The time spent in Holland led to the publication of the three works of his maturity, Histoire physique de la mer, Danubius Pannonico-Mysicus and the Stato militare dell’Imperio Ottomano, published in 1725, 1726 and 1732 respectively.  The three most important of Marsili’s works dealing with science and natural history, Osservazioni intorno al Bosforo Tracio, Histoire physique de la mer and Danubius Pannonico-Mysicus, laid the foundations for modern oceanography.

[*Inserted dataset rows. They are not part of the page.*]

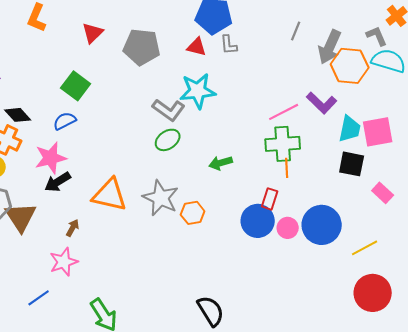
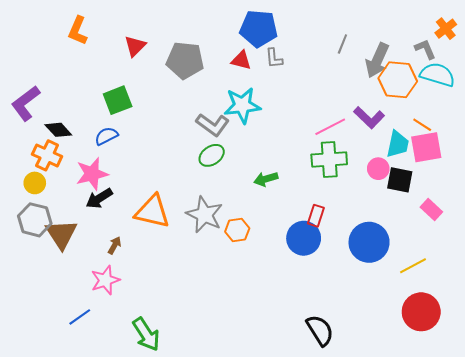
green square: (76, 86) -> (118, 100), turned 32
orange line: (287, 168) -> (422, 125), moved, turned -54
pink circle: (288, 228) -> (378, 169), moved
black semicircle: (211, 311) -> (320, 330), moved

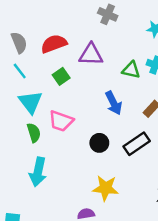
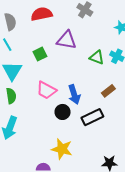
red semicircle: (54, 44) -> (42, 14), moved
blue arrow: (114, 103) -> (74, 94), moved
pink trapezoid: (61, 121) -> (46, 90), moved

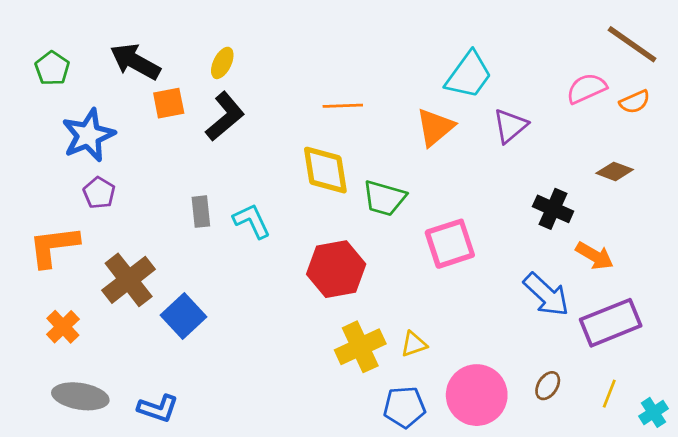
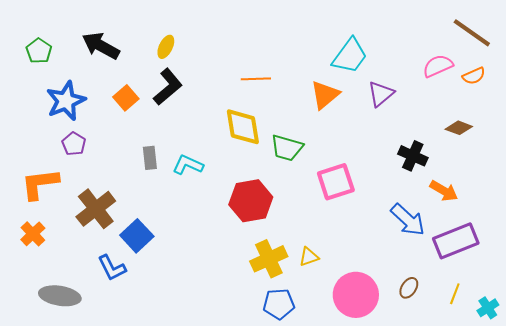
orange square: (169, 103) -> (126, 98), moved, turned -30
cyan L-shape: (252, 221) -> (188, 165), turned -40
orange cross: (63, 327) -> (33, 234), moved
blue pentagon: (404, 407) -> (279, 304), moved
blue L-shape: (158, 408) -> (112, 268), moved, turned 44

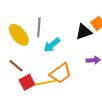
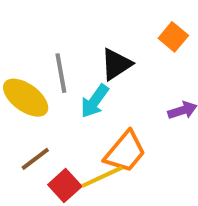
black triangle: (84, 32) -> (116, 64), moved
brown line: (16, 66) -> (35, 159), turned -63

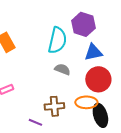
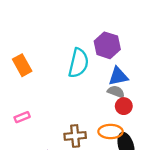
gray semicircle: (62, 69) -> (116, 92), moved
red circle: (98, 79) -> (124, 106), size x0.6

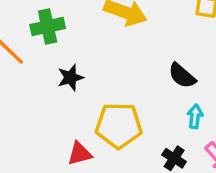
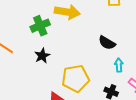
green cross: (48, 27) -> (40, 26), moved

During the second period of his life Marsili first went to Switzerland and France, spent time in Marseille to study the sea and equipped his little house in Cassis near Toulon to perform chemical analyses, which served as the basis for his later publication of Histoire physique de la mer (Quincy, 1741, Mills 2001), and later returned to Bologna, where he continued to move in diplomatic circles and conduct scientific research in natural history (Cavazza, 1980, 1990, 1995, 2002). He founded the Istituto delle Scienze, to which he donated all of his rich collection of scientific and learned material. The Istituto was inaugurated the 11th of January 1712 and, a few years later, in 1714, it merged with the Accademia degli Inquieti (founded 1690) to become the Accademia delle Scienze dell’Istituto di Bologna, attached to the University of Bologna. Later Marsigli established a printing-house furnished with the best types for Latin, Greek, Hebrew, and Arabic. This was put in charge of the Dominican Order, and placed under the patronage of St. Thomas Aquinas. In 1727 he added to the collections the East India material that he collected in England and Holland. Dedicated only to experimental sciences, medicine and physics-mathematics, the Istituto delle Scienze and the Accademia delle Scienze caused an increasing awareness in Bologna of the theories of Malpighi, Descartes and Newton and the doctrines of Copernicus, Galileo and Bacon. The Institute’s approach to the practical applications of research was also different from what had often come before: it soon created a new centre of midwifery training and, following interest from Benedict XIV (1675-1758), favoured surgery with the creation of a school specializing in the treatment of kidney stones.

Luigi Ferdinando Marsili died in Bologna in 1730.

Figure 2. Aula Magna, Biblioteca Universita Bologna

Acknowledgements

We thank the director and personnel of the Marsili Museum, University of Bologna (Fig. 2), where most of the Marsili archives are kept, for their support and supply of materials.